The power faction has never slowed down. Although they did not respond promptly to the tire giant's brand competition strategy, a series of joint venture restructurings have long been in full swing. In March 2005, Dongfeng Tire was formally hosted by Qingdao Shuangxing, which started with shoemaking. In the same year, Singapore Jiatong Tire also acquired *ST birchwood and changed it to Jiatong. In January this year, Sinochem Group, a subsidiary of Sinochem Corporation, And equipment companies also successfully acquired the Yellow Sea shares.

In these three sectors, the largest variable is the domestic biased tire production enterprises. According to the new consumption tax policy, the tax rate for biased tires will be reduced from the previous 10% to 3%. Although the 7% rate of decline has brought billions of profit opportunities for many skewed-children enterprises, the chairman of the China Rubber Industry Association, Geng Hongzhen, still issued a warning: if a skewed tire manufacturer fails to make good use of national policies, it will increase its accumulation. Technological transformation will face the danger of being eliminated.

Technical services determine success or failure

Huge car ownership and a continuously growing auto market make the domestic tire market destined to continue prospering. According to Yefei’s prediction, the tire industry in China will continue to grow at a rate of 15% this year. As for the prediction of tire overcapacity, some people in the industry believe that it is simply a result of the “structural” surplus caused by too many biased tires and poor product technology.

The tire industry is a combination of labor-intensive and technology-intensive industries.

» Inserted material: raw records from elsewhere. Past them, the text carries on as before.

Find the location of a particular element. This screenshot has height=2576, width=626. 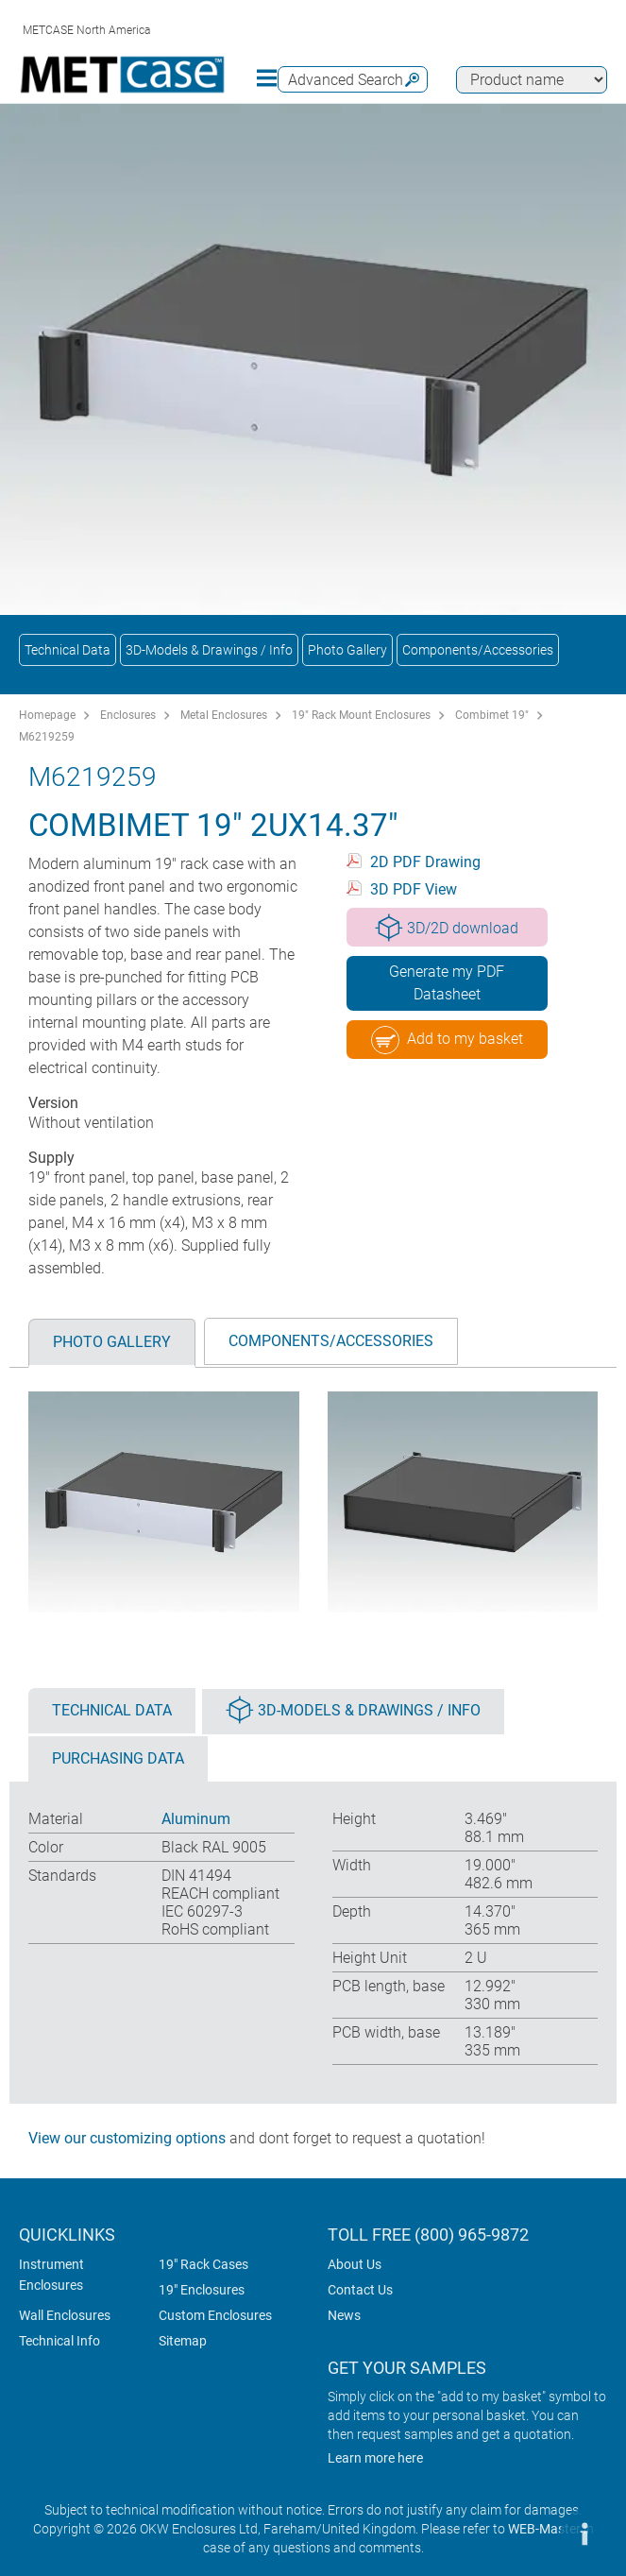 Technical Data is located at coordinates (67, 649).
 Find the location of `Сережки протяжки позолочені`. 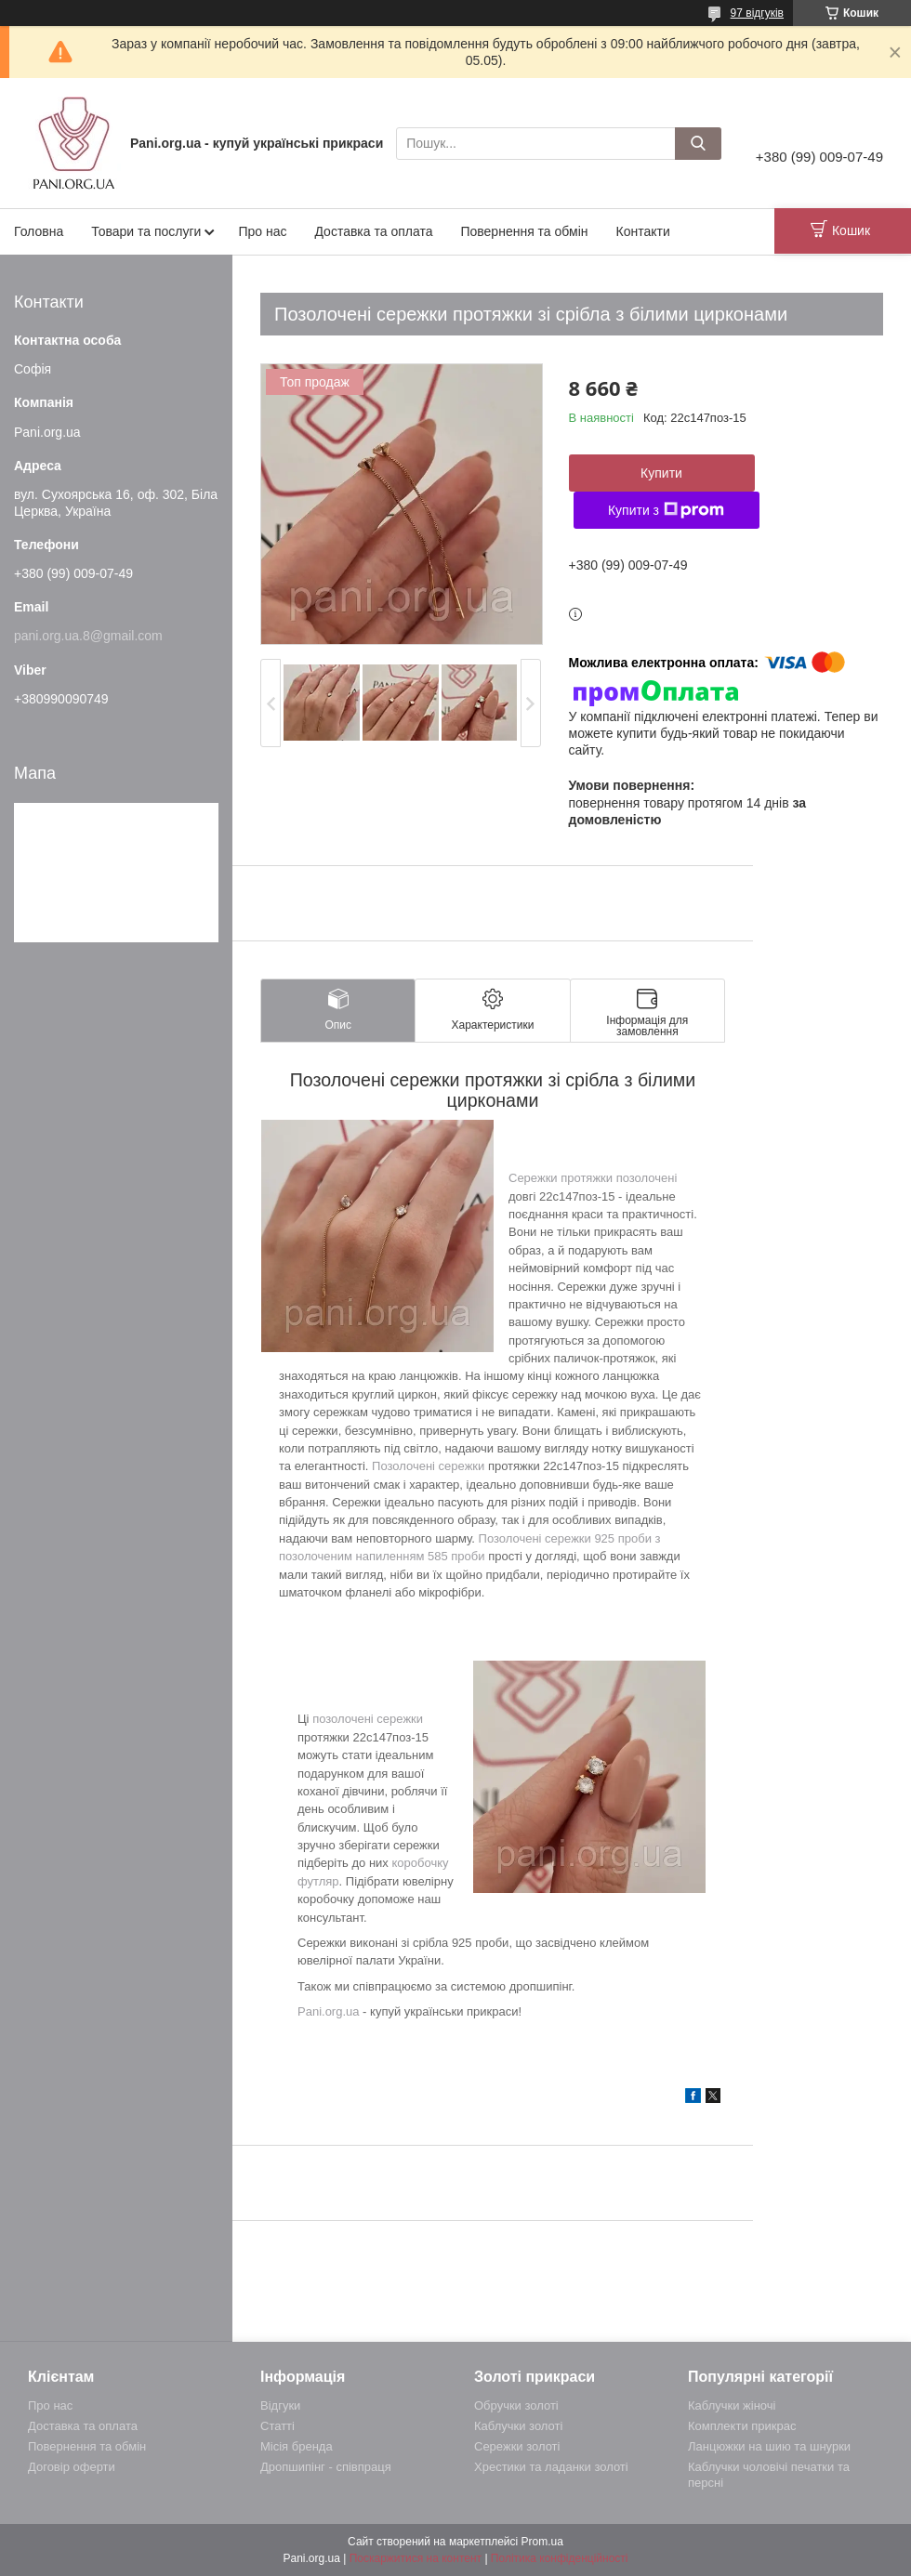 Сережки протяжки позолочені is located at coordinates (592, 1178).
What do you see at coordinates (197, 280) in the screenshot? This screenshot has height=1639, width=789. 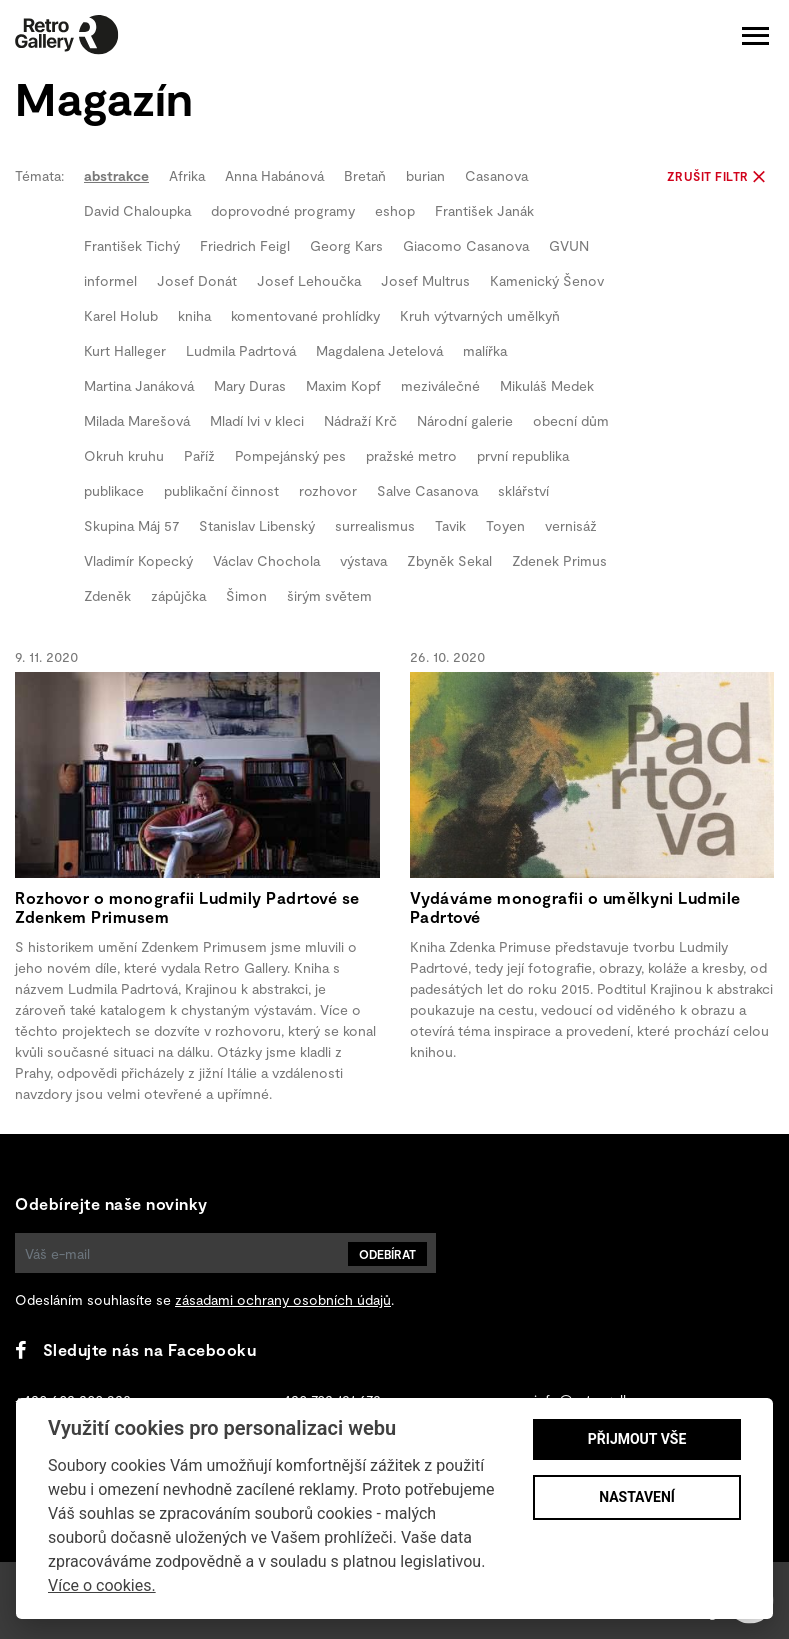 I see `Josef Donát` at bounding box center [197, 280].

Although China's tire industry still has a certain cost advantage, labor costs in foreign countries generally exceed 15%, while labor costs in China do not exceed 5%. With foreign investment in China to set up factories, this comparative advantage is gradually losing. Therefore, grasping the R&D and upgrading of radial tire technology has become a top priority for domestic tire companies.

According to professionals, compared with the original market, the replacement of the tire market is twice that, accounting for nearly 70% of the entire tire market, the role of after-sales service in the tire industry can not be underestimated. In response, Hou Yucheng, vice president of Triangle Tire Co., Ltd. suggested that Chinese companies should use their "home-grown" advantages to gain the initiative in competition. While paying attention to differentiated production and reducing costs by expanding scale, we must strengthen the construction of after-sales services. He also predicted that the future tire market will be an increasingly competitive market. In the long run, the entry of foreign-funded enterprises will also increase the overall level of the tire industry in China, and at the same time it will further integrate the industry. A large number of mergers and acquisitions will also take place in three to five years.